MSCI's broadest index of Asia-Pacific shares outside Japan fell about 1.4 percent, touching its lowest level since early September at one point.
The gloom was likely to continue into the European session, with financial spreadbetters expecting Britain's FTSE 100 to open 36 to 44 points lower, or down as much as 0.7 percent; Germany's DAX to open 77 to 89 points lower, or down as much as 1 percent; and France's CAC 40 to open 29 to 34 points lower, or down as much as 0.8 percent.
"With the main European indices down around 7 percent, chatter on trading desk is about whether we are in for a '10 percent' correction," Jonathan Sudaria, a dealer at Capital Spreads in London, said in emailed comments.
"The bears have a seemingly easy target within reach and the remaining bulls will want to get out of the way so talk of a correction looks to be turning into a self-fulfilling prophecy," he added.
Hong Kong shares, reopening on Tuesday after the Lunar New Year holiday, caught up with plunges elsewhere. Mainland Chinese markets remained shut for the holiday and will reopen on Friday.
"Experienced emerging market investors would be looking at this selldown with great interest, looking to pick up quality names on the dip, but they are still in the minority for now," said Erwin Sanft, Standard Chartered's Hong Kong-based China equity strategist.

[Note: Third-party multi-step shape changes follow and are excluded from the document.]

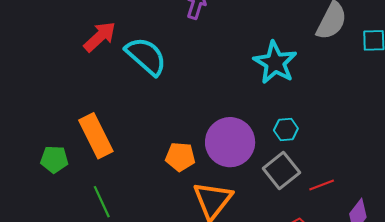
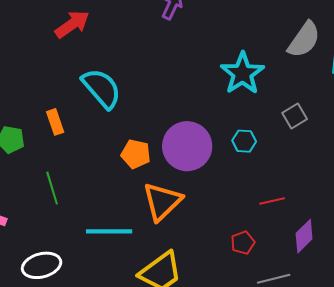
cyan semicircle: (146, 56) -> (102, 88), moved
orange rectangle: (96, 136) -> (55, 122), size x0.6
gray square: (281, 171) -> (295, 116), moved, size x0.7

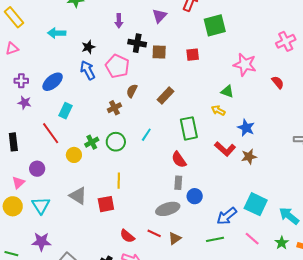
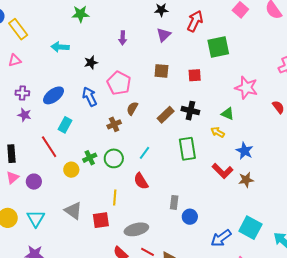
black cross: (137, 43) -> (190, 111), moved
blue arrow: (88, 70) -> (90, 97), moved
red semicircle: (179, 160) -> (141, 181), moved
pink triangle: (18, 183) -> (13, 178), moved
gray ellipse: (168, 209) -> (136, 229), moved

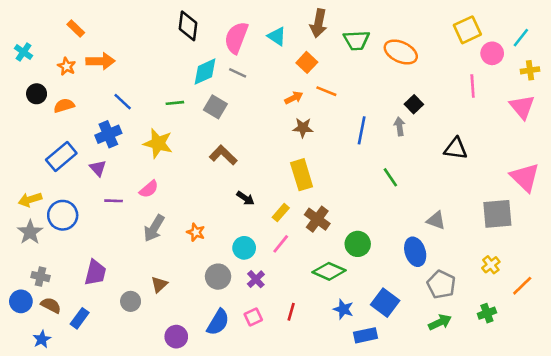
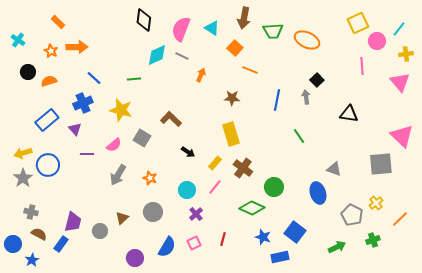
orange arrow: (294, 98) -> (201, 75), moved, turned -40
gray square: (215, 107) -> (142, 138), moved
purple trapezoid: (95, 273) -> (73, 222), moved
gray circle: (218, 277) -> (153, 212), moved
gray pentagon: (441, 284) -> (352, 215), moved
blue circle: (21, 301) -> (13, 244), moved

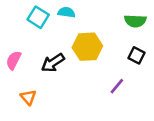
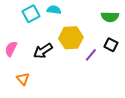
cyan square: (38, 17) -> (31, 14), turned 30
purple line: (117, 86) -> (91, 55), moved

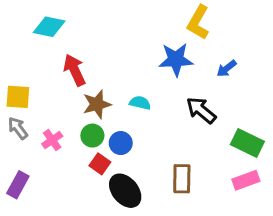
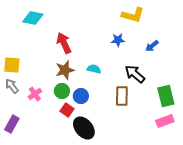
yellow L-shape: (198, 22) -> (133, 15), turned -105
blue star: (176, 60) -> (118, 40), size x0.6
red arrow: (75, 70) -> (64, 43), moved
green rectangle: (247, 143) -> (166, 96), turned 50
brown rectangle: (182, 179) -> (122, 96), moved

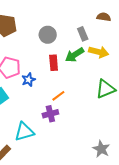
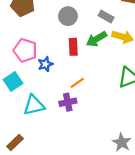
gray rectangle: (83, 34) -> (106, 17), turned -40
cyan triangle: (24, 132) -> (34, 105), moved

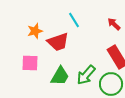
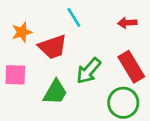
red arrow: (114, 24) -> (127, 23), turned -48
green arrow: (86, 75) -> (89, 71), moved

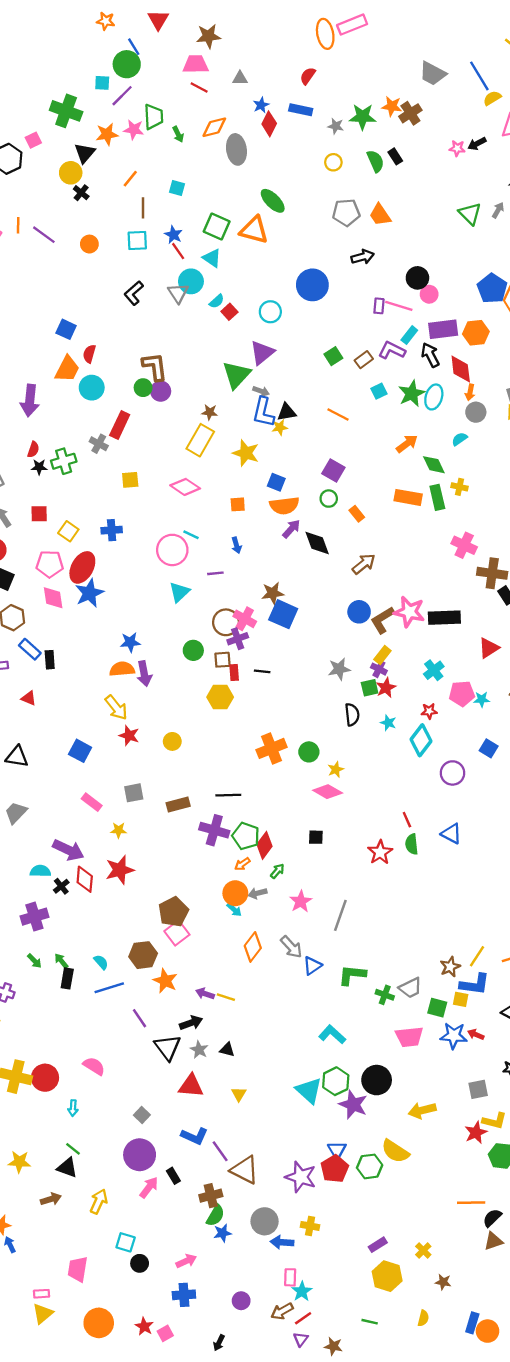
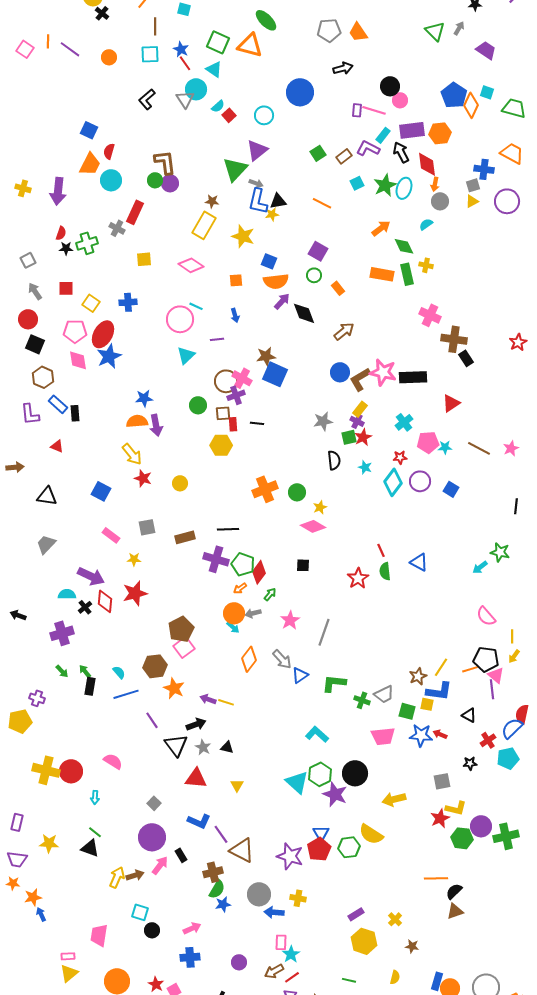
purple circle: (452, 773) -> (420, 481), moved
brown arrow: (51, 1199) -> (135, 875), moved

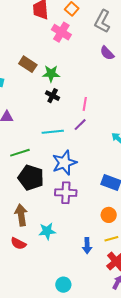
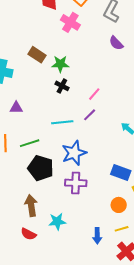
pink line: (85, 104) -> (94, 94), turned 32

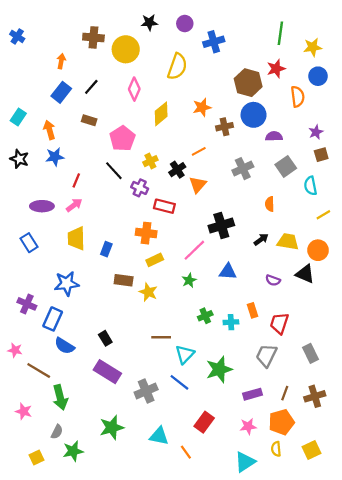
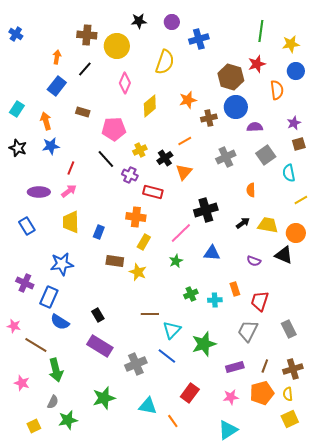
black line: (91, 87) -> (85, 69), moved
pink pentagon: (122, 138) -> (114, 129), turned 30
yellow rectangle: (155, 260) -> (144, 242), turned -35
yellow semicircle: (276, 449) -> (288, 394), moved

Japan's Nikkei stock average ended down 4.2 percent in the highest volume since June, marking its worst day since that month. It extended its declines into a fourth session, breaking below the key technical 200-day moving average for the first time since November 2012 and bringing losses for this year to around 14 percent.
That makes it the worst performer among major developed markets since the start of 2014, with the S&P 500 down 5.8 percent and the pan-European FTSEurofirst 300 down 3.3 percent. The sharp drop came even after the Bank of Japan bought 123 billion yen ($1.21 billion) worth of exchange traded funds this year as of Feb. 3 to support the equities market.
The yield on benchmark 10-year U.S. Treasury notes stood at 2.589 in Asian trading, after falling as low as 2.582 percent on Monday, the lowest since Nov. 1.
Data showing U.S. manufacturing activity slowed sharply last month dealt a heavy blow to markets already worried that the U.S. Federal Reserve's decision to taper its asset purchases would lead to capital flight from emerging markets.
January's sharp fall in U.S. output came on the back of the biggest drop in new orders in 33 years, while construction spending barely rose in December, suggesting the U.S. economic recovery is more tenuous than some investors had believed.
The data pushed the benchmark S&P 500 index into its worst single-day drop in seven months, while the CBOE volatility index soared 16.5 percent to close at its highest level since December 2012.
In late Asian trading, the dollar took back some lost ground, adding about 0.1 percent to buy 101.05 yen, while the euro rose 0.1 percent on the day to 136.75 yen. But both fell to their lowest levels since late November earlier in the Asian session.
The Australian dollar rallied after the Reserve Bank of Australia dropped its easing bias in the first policy review of the year, encouraging markets to increase the chance of an interest rate hike.
The Aussie was last up 1.7 percent at $0.8895 after the RBA also toned down its rhetorical campaign for a weaker currency.
On the commodities front, U.S. oil edged up slightly to $96.63 a barrel, after plunging $1.09 on Monday, as the weaker-than-expected U.S. factory data fanned fears about demand in the world's largest economy.
March Brent crude eased slightly to $105.91 a barrel after two straight sessions of losses.
The stock market selloff added to the safe-haven appeal of gold, with spot gold steady on the day at $1,258.84 an ounce, after gaining 1.1 percent on Monday.
But three-month copper on the London Metal Exchange edged down to $7,020 a tonne after earlier hitting a two-month low and on track for its 10th straight losing session.